Die Summe pro Jahr ist also gesunken. Trotzdem versichert das Ministerium: Durch die Umstrukturierung im Zuge der Reform seien bei der Sanierungsförderung keine Abstriche gemacht worden. Es sollen mehr Menschen Zugang zu den staatlichen Zuschüssen erhalten. "In Zukunft bekommt der oder die Einzelne etwas weniger an Förderung als vorher, aber dafür können viele Menschen von den Förderprogrammen profitieren", so Habeck.
Habeck will Einkommensstaffelung
Einer von Habecks Hebeln, um mehr Förderung zu ermöglichen: Er plant, die Fördermöglichkeiten an das Einkommen der Antragssteller anzupassen. Anfang März sagte er dazu: "Wenn man eine Villa für zehn Millionen saniert, wird man da auch eine Wärmepumpe einbauen können."
Dennoch stellt sich die Frage, ob das Fördergeld am Ende ausreicht – und ob es nicht an anderer Stelle fehlen wird. Denn der Sanierungstopf speist sich aus dem sogenannten Klima- und Transformationsfonds (KTF): ein Sondervermögen, das über mehrere Jahre läuft und nicht Teil des regulären Bundeshaushalts ist.
Bis 2026 soll der KTF 200 Milliarden Euro umfassen. Damit werden zum Beispiel Klimaschutzmaßnahmen, Ladeinfrastruktur für E-Autos oder die Abschaffung der EEG-Umlage finanziert. Fließt mehr Geld aus dem Fonds in die Sanierungsförderung, gibt es also womöglich weniger für andere Klimaprojekte.
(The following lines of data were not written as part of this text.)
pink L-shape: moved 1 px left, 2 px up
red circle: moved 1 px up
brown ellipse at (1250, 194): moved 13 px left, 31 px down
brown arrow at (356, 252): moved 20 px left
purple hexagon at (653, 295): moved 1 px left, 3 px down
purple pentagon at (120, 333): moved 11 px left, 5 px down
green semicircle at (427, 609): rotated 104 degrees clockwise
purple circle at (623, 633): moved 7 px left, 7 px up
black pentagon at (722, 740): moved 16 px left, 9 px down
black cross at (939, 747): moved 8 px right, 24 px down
Und es gibt noch eine Herausforderung, die gerade ganz akut den Streit um den Staatshaushalt betrifft: Habeck strebt zusätzlich mehr Steuerermäßigungen bei energetischen Sanierungen an – was dafür sorgen würde, dass der Fiskus weniger Geld einnimmt.
Hoher Bedarf – unklare Finanzierung
Fest steht: Die Rechnung der Wärmewende ist eine Gleichung mit vielen Unbekannten. Auch wenn die Absicht von Wirtschaftsminister Robert Habeck klar ist – niemand soll durch die neue Vorschrift finanziell überfordert werden –, sind die dahinterstehenden Summen bisher nicht zu beziffern.
Genaue, abgestimmte Pläne zur Finanzierung gibt es offenbar noch nicht. Das zeigt auch der Gesetzesentwurf: An den betreffenden Stellen steht lediglich: "wird nachgereicht". Aus Habecks Haus heißt es, man arbeite parallel zum Entwurf an den Fördermöglichkeiten. Sobald das Gesetz gilt, soll also die entsprechend überarbeitete Förderung ebenfalls stehen.
- Anfragen beim Bundeswirtschaftsministerium
- bmwk.de: "Bundeswirtschaftsministerium legt Reform der Gebäudeförderung vor - Fokus auf Sanierung und Vereinfachung der Antragstellung durch klarere Zuständigkeiten"
- bmwk.de: "'Wohlstand klimaneutral erneuern' – Habeck legt Werkstattbericht vor"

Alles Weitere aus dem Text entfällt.